In a related move, Alibaba Cloud will embed a large language model directly into the 2026 Winter Olympics in Milano Cortina—the first time such advanced AI has been part of the Games’ core digital systems [66986]. The AI will power “Olympic AI Assistants” that generate commentary for replays, create social media summaries, and act as a multilingual chatbot for Olympic staff [66986].
These rapid advances come as governments scramble to regulate AI. India will enforce strict new rules starting February 20, requiring social media platforms to remove any post labeled as AI-generated within three hours of being flagged [78935]. The mandate targets deepfakes and other AI-created media, placing a direct and urgent compliance burden on major tech platforms in one of the world’s largest internet markets [78935]. Critics warn the rules are technically difficult to implement and could create legal complications [12872].

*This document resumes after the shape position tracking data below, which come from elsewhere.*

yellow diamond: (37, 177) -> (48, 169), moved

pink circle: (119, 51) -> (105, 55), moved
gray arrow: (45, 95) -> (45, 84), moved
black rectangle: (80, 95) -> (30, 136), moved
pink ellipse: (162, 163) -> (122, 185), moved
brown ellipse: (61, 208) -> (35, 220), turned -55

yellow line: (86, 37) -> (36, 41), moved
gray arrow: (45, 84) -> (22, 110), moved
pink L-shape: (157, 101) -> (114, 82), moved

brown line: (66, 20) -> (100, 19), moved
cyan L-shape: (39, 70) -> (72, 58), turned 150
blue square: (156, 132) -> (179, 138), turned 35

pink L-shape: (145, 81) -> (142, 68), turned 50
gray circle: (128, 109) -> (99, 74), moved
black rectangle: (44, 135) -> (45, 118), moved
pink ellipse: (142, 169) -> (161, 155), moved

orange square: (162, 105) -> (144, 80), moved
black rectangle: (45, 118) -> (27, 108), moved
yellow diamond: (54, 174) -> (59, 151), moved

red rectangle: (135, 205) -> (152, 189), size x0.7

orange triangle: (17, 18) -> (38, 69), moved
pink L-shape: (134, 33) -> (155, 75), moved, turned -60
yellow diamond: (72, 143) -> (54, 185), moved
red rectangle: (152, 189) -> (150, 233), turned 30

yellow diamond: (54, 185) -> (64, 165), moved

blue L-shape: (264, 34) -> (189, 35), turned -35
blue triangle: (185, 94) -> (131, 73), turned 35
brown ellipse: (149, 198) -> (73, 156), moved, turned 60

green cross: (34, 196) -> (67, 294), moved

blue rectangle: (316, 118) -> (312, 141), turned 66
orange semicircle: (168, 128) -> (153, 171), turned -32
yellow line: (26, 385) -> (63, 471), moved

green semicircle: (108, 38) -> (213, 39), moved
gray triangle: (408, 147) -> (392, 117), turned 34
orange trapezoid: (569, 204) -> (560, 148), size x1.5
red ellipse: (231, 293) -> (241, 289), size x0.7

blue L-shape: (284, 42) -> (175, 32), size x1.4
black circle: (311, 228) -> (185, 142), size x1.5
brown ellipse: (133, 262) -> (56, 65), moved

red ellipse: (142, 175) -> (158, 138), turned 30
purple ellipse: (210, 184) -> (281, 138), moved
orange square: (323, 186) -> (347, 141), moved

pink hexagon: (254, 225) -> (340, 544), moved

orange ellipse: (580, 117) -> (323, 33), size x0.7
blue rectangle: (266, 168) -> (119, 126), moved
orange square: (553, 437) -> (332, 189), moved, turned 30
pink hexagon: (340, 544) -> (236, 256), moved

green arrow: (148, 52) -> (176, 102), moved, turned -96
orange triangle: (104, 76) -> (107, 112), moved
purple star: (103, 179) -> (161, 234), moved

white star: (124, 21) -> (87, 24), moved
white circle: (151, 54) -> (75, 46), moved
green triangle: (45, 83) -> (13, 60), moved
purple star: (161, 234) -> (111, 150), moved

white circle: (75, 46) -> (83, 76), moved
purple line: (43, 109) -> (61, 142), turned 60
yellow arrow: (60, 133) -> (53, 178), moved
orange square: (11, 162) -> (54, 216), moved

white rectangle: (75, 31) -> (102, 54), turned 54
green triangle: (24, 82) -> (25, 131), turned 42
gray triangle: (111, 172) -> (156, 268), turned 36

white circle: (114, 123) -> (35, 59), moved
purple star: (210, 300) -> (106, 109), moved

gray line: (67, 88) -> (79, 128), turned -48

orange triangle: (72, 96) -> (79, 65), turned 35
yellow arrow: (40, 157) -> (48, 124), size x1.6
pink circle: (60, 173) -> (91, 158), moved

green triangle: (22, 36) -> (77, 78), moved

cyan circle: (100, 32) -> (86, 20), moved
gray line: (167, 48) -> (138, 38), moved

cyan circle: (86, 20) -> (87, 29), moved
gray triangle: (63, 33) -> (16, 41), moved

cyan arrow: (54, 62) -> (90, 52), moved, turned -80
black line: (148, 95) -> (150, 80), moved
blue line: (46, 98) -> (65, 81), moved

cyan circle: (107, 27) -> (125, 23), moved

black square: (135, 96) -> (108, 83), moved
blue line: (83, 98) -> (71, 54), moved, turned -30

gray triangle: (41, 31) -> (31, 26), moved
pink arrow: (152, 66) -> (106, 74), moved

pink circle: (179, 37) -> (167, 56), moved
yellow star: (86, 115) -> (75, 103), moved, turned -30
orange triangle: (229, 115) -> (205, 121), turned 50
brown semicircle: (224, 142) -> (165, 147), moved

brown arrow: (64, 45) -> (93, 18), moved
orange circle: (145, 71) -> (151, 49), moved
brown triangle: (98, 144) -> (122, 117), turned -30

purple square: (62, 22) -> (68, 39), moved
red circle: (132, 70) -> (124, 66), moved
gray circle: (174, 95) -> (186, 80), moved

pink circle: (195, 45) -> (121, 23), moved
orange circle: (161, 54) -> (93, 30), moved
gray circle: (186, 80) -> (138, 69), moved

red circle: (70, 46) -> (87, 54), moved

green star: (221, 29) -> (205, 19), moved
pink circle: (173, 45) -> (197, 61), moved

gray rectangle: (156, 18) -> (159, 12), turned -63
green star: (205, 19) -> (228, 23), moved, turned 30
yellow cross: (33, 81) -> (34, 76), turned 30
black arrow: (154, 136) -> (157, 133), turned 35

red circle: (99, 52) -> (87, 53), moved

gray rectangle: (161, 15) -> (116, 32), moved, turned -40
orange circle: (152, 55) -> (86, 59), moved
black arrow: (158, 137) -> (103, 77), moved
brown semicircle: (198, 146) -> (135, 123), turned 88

The “black box” problem adds another layer of urgency. Scientists and researchers are struggling to open AI’s reasoning process to human scrutiny, a field called interpretability research [129489]. Without understanding how AI reaches its conclusions, using it for high-stakes decisions like military command carries a fundamental risk: we might get an answer, but we cannot know why [129489]. China’s military recently tested a digital AI staff officer that processes chaotic battlefield reports and radio traffic to provide rapid decision-making support at the battalion level, outperforming human speed and planning in simulations [124817].
The situation is clear: AI is moving from answering questions to taking real-world actions, from resurrecting ex-partners to commanding troops. And nobody has decided who—or what—is responsible when things go wrong.